Wednesday, November 10, 2010

EXECUTIVE WARFARE

EXECUTIVE WARFARE


10 RULES OF ENGAGEMENT FOR WINNING YOUR WAR FOR SUCCESS

DAVID F. D’ALESSNDRO

WITH

MICHELE OWENS


Tata McGraw-Hill
Rs. 350  Pp 265


The old order changeth… shifting battlefields closer home. To our workplaces. And if you ever thought that it is a jungle out there. Get real. Out there it’s war, out-and-out. The silent, dog-eat-dog variety. A war replete with trenches and snipers and missiles that home in on you at the best of times. You don’t know about it until you are hit – shrapnel would be more obvious. Shell-shock, more subtle, more effective – kills your ambitions. No wounded to carry home. Ugly and in business suits.

David D’Alessandro and Michele Owens in this their third book on corporate goings-on (Brand Warfare: 10 Rules for Building the Killer Brand: 2001 and Career Warfare: 10 Rules For Building A Successful Personal Brand And Fighting To Keep It: 2005, being their earlier acts of bravery) covers the stage when, having risen to a certain level, how the ‘truly ambitious’ can learn to survive there AND move higher. The three books cannot strictly be called a ‘trilogy’ insofar as that term would mean that Executive Warfare is the last of the three. With their ‘war’ mongering tendencies the team will surely find newer battlegrounds…

For the present, however, they work on the premise that as you go higher “there are more and more people standing in your way” and the rules of the game change substantially. While you had a single (however indescribable) boss earlier, you now have several persons to please, involved in an incredibly tricky network.

D’Alessandro and Owens start the analysis of the ‘enemy’ on unlikely aspects of office life: Attitude. Attitude, with Risk and Luck, are said to be the “most influential bosses.” The analysis is an account of everything but. Attitude for instance goes from getting your head into the game, avoiding fear and sloth, greed, arrogance and childish lack of discipline.  Your ability to ‘present well’ comes next followed by mastering the art of ‘learning what nobody else has even considered.’ Hire well, motivate your employees, convince your boss to trust you, bring in truck lads of money and get to a point where people start thinking they cannot afford to lose you. The best part however, is: you will have to not be stupid. The account rambles on for another seven pages till we come to the section on Risk. It all goes to show that just because the section heading says, ‘Attitude’ that is no reason to dwell upon what attitude means.

Subsequent chapters cover the handling of bosses, peers, rivals and your team Interesting areas covered thereafter are “Outsiders with Influence” (Clients, Donors, Vendors) and  “New Bosses” (Journalists, Regulators, Prosecutors, Wall Street Analysts, Boards, Shareholders, Everybody with an Internet Connection).
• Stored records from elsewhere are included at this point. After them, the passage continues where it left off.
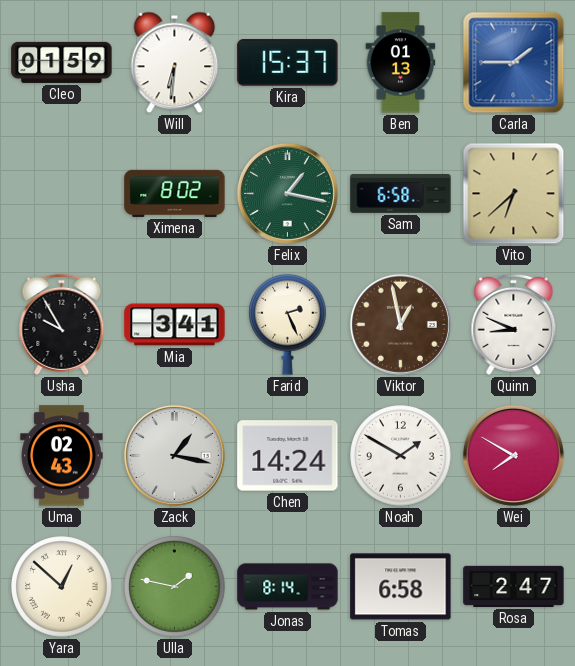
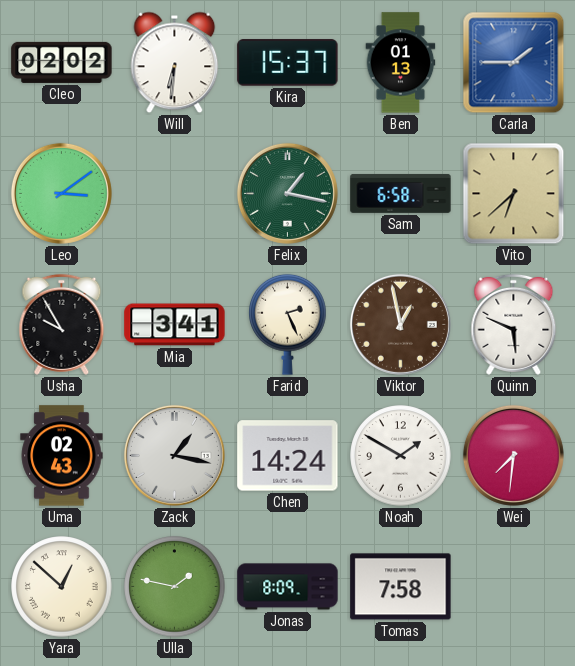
Cleo: 01:59 -> 02:02
Leo: none -> 3:09
Ximena: 8:02 -> none
Quinn: 8:49 -> 5:49
Wei: 7:50 -> 7:31
Jonas: 8:14 -> 8:09
Tomas: 6:58 -> 7:58
Rosa: 2:47 -> none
The book ends on a cryptic, near oracular statement: “… the only way to learn how to lead is to live.” This comes at the end of a short four-page essay on the need to become a ‘Person of Presence’ – which manifests itself in our offering “something substantial and not just self-importance,” being true to yourself, not having your life revolving around your job, keeping your sense of humour, and above all, avoid being isolated by your success.

All told, the book has little to do with warfare; it is rather an urge to excel and win, AND play to win. If you were looking for arms, ammunition, tactical devices to handle your daily skirmishes, you’ve got the wrong book. There’s strategy though: personal, professional excellence. The authors had promised in the introduction that this ‘book will tell you how to lead all your many bosses to the inevitable conclusion that you, and you alone, have what it takes to run the show. Doesn’t quite reach that level. Perhaps all’s fair in books on warfare too.